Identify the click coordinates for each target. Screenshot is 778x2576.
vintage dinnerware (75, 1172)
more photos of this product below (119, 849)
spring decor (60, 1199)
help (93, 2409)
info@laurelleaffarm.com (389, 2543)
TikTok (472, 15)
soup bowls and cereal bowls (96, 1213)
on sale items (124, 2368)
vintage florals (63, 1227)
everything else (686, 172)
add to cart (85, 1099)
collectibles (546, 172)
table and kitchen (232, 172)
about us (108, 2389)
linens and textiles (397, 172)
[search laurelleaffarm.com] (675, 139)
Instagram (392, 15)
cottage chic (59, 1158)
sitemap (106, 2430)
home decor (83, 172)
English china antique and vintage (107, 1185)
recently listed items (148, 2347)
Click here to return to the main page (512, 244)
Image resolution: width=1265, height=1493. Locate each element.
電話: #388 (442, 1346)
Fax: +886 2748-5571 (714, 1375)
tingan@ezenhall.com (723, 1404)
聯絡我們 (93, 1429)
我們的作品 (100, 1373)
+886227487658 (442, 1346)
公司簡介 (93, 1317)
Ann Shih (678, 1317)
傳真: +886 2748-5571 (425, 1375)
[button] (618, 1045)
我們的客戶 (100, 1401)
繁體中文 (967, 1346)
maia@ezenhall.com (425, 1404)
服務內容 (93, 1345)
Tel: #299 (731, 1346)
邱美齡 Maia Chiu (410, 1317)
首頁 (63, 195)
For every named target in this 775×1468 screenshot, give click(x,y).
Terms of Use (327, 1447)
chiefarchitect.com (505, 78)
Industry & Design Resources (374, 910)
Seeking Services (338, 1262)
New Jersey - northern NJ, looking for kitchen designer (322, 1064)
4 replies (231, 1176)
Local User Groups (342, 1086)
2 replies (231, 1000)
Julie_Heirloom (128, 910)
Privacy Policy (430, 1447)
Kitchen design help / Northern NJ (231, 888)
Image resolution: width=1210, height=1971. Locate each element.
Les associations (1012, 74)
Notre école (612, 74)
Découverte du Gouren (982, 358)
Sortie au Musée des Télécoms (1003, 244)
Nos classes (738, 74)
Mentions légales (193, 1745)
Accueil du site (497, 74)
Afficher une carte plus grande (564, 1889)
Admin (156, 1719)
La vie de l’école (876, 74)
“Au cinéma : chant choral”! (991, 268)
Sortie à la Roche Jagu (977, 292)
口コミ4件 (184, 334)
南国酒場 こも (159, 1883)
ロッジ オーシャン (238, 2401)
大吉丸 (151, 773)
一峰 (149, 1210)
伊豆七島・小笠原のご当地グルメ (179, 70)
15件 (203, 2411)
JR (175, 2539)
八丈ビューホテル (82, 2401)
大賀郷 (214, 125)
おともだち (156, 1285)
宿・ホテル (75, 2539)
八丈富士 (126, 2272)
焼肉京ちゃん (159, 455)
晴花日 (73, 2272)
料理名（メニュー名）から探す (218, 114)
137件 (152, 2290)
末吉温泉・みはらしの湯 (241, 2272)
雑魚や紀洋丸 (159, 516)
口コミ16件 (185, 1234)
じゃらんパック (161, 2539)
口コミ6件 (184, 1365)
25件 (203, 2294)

Assignment
In the entries above, identify every line with the string "vintage".

Solution to this problem
vintage dinnerware (75, 1172)
vintage florals (63, 1227)
English china antique and vintage (107, 1185)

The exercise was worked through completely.